▸ **WHAT YOU HAVE TO DO**:
Take the lines from the one with "Кам'янське (Дніпродзержинськ)" through the last line of the material below and write them out exactly, without any pictures.

▸ **MATERIALS PROVIDED**:
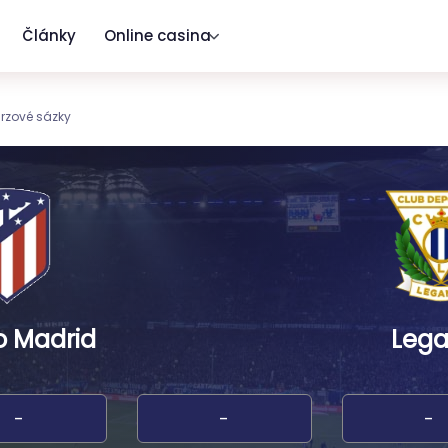
Články
Online casina
urzové sázky
co Madrid
Leg
-
-
-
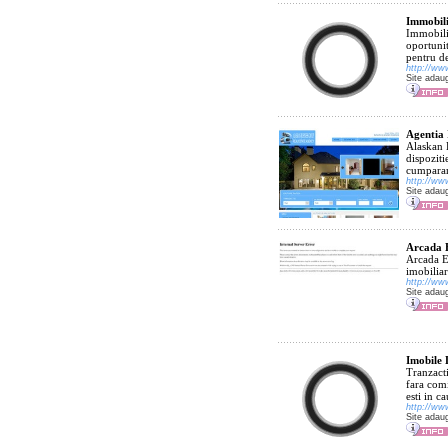
Immobil
Immobili
oportunit
pentru de
http://ww
Site adau
Agentia 
Alaskan B
dispoziti
cumparare
http://ww
Site adau
Arcada E
Arcada Eu
imobilia
http://ww
Site adau
Imobile 
Tranzacti
fara com
esti in c
http://www
Site adau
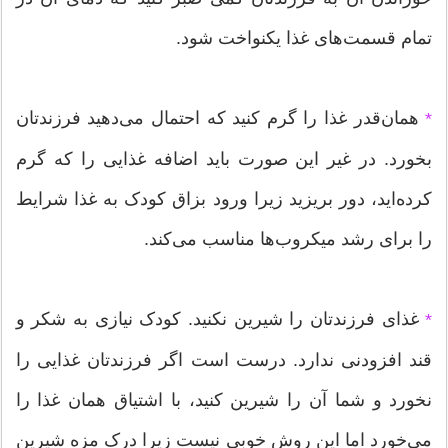
تمام قسمت‌های غذا یکنواخت شود.
همان‌قدر غذا را گرم کنید که احتمال می‌دهید فرزندتان
*
بخورد. در غیر این صورت باید اضافه غذایی را که گرم
کرده‌اید، دور بریزید زیرا ورود بزاق کودک به غذا شرایط
را برای رشد میکروب‌ها مناسب می‌کند.
غذای فرزندتان را شیرین نکنید. کودک نیازی به شکر و
*
قند افزودنی ندارد. درست است اگر فرزندتان غذایی را
نخورد و شما آن را شیرین کنید، با اشتیاق همان غذا را
می‌خورد اما این روش خوبی نیست زیرا درک مزه شیرین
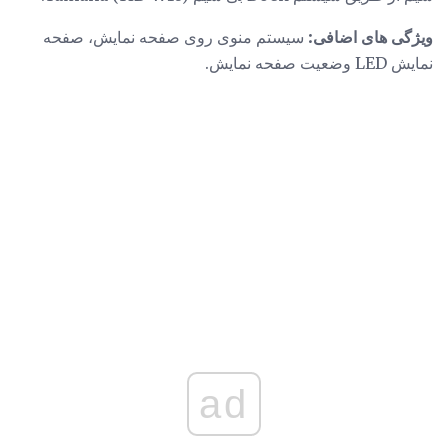
ویژگی های اضافی:
سیستم منوی روی صفحه نمایش، صفحه
نمایش LED وضعیت صفحه نمایش.
ad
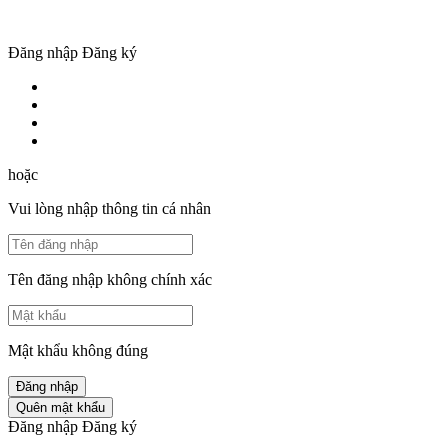
Đăng nhập
Đăng ký
hoặc
Vui lòng nhập thông tin cá nhân
Tên đăng nhập không chính xác
Mật khẩu không đúng
Đăng nhập
Quên mật khẩu
Đăng nhập
Đăng ký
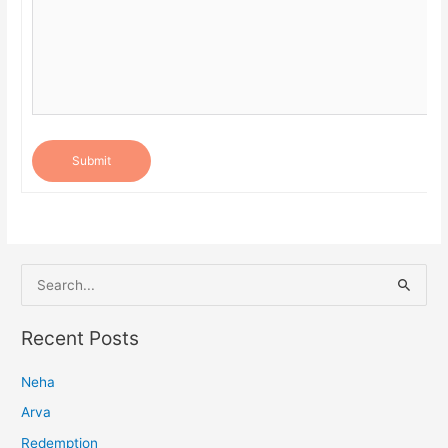
Submit
S
e
a
Recent Posts
r
Neha
c
h
Arva
f
Redemption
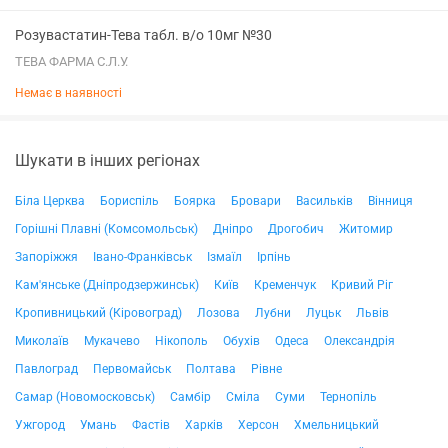
Розувастатин-Тева табл. в/о 10мг №30
ТЕВА ФАРМА С.Л.У.
Немає в наявності
Шукати в інших регіонах
Біла Церква
Бориспіль
Боярка
Бровари
Васильків
Вінниця
Горішні Плавні (Комсомольськ)
Дніпро
Дрогобич
Житомир
Запоріжжя
Івано-Франківськ
Ізмаїл
Ірпінь
Кам'янське (Дніпродзержинськ)
Київ
Кременчук
Кривий Ріг
Кропивницький (Кіровоград)
Лозова
Лубни
Луцьк
Львів
Миколаїв
Мукачево
Нікополь
Обухів
Одеса
Олександрія
Павлоград
Первомайськ
Полтава
Рівне
Самар (Новомосковськ)
Самбір
Сміла
Суми
Тернопіль
Ужгород
Умань
Фастів
Харків
Херсон
Хмельницький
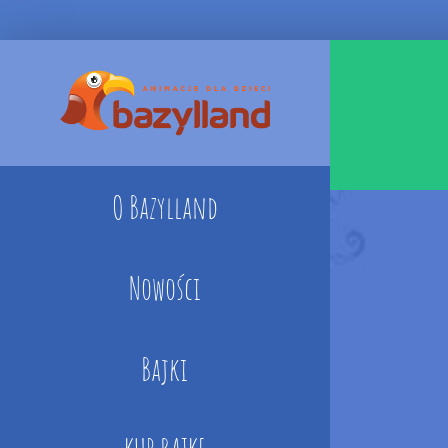
Skip
to
content
O Bazylland
Nowości
Bajki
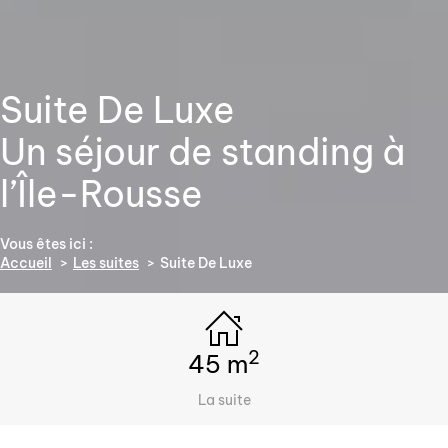
Suite De Luxe
Un séjour de standing à
l’Île-Rousse
Vous êtes ici :
Accueil
Les suites
Suite De Luxe
2
45 m
La suite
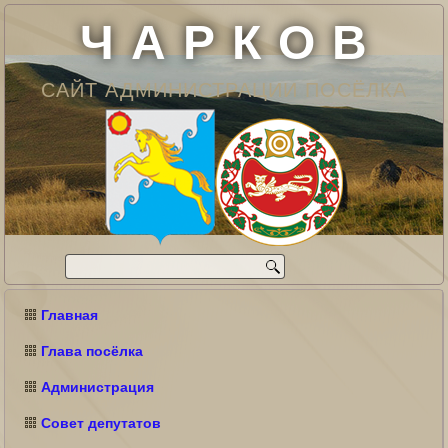
Ч А Р К О В
САЙТ АДМИНИСТРАЦИИ ПОСЁЛКА
Главная
Глава посёлка
Администрация
Совет депутатов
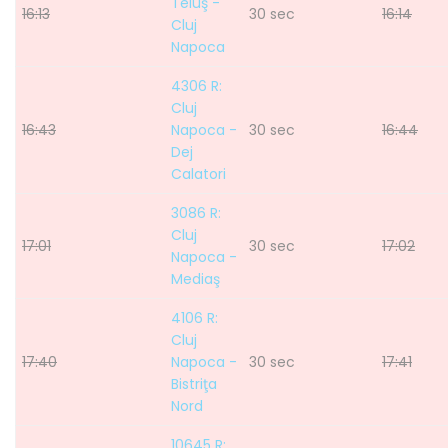
Teiuş -
16:13
30 sec
16:14
Cluj
Napoca
4306 R:
Cluj
16:43
Napoca -
30 sec
16:44
Dej
Calatori
3086 R:
Cluj
17:01
30 sec
17:02
Napoca -
Mediaş
4106 R:
Cluj
17:40
Napoca -
30 sec
17:41
Bistriţa
Nord
10645 R:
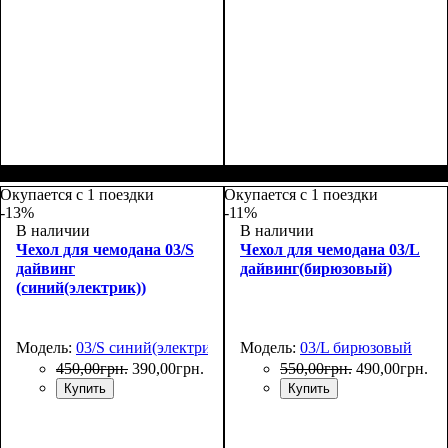
Размеры, см
: 65-75
Размеры, см
: 65-75
Окупается с 1 поездки
Окупается с 1 поездки
-13%
-11%
В наличии
В наличии
Чехол для чемодана 03/S
Чехол для чемодана 03/L
дайвинг
дайвинг(бирюзовый)
(синий(электрик))
Модель:
03/S синий(электрик)
Модель:
03/L бирюзовый
450
,
00
грн.
390
,
00
грн.
550
,
00
грн.
490
,
00
грн.
Купить
Купить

▸ **WRITTEN REPLY**:
Кам'янське (Дніпродзержинськ)
Київ
Кременчук
Кривий Ріг
Кропивницький (Кіровоград)
Лозова
Лубни
Луцьк
Львів
Миколаїв
Мукачево
Нікополь
Обухів
Одеса
Олександрія
Павлоград
Первомайськ
Полтава
Рівне
Самар (Новомосковськ)
Самбір
Сміла
Суми
Тернопіль
Ужгород
Умань
Фастів
Харків
Херсон
Хмельницький
Skip
to
content
O Bazylland
Nowości
Bajki
Suite De Luxe
Un séjour de standing à
l’Île-Rousse
Vous êtes ici :
Accueil
Les suites
Suite De Luxe
2
45 m
La suite
Ч А Р К О В
САЙТ АДМИНИСТРАЦИИ ПОСЁЛКА
Главная
Глава посёлка
Администрация
Совет депутатов
Teiuş -
16:13
30 sec
16:14
Cluj
Napoca
4306 R:
Cluj
16:43
Napoca -
30 sec
16:44
Dej
Calatori
3086 R:
Cluj
17:01
30 sec
17:02
Napoca -
Mediaş
4106 R:
Cluj
17:40
Napoca -
30 sec
17:41
Bistriţa
Nord
10645 R:
Размеры, см
: 65-75
Размеры, см
: 65-75
Окупается с 1 поездки
Окупается с 1 поездки
-13%
-11%
В наличии
В наличии
Чехол для чемодана 03/S
Чехол для чемодана 03/L
дайвинг
дайвинг(бирюзовый)
(синий(электрик))
Модель:
03/S синий(электрик)
Модель:
03/L бирюзовый
450
,
00
грн.
390
,
00
грн.
550
,
00
грн.
490
,
00
грн.
Купить
Купить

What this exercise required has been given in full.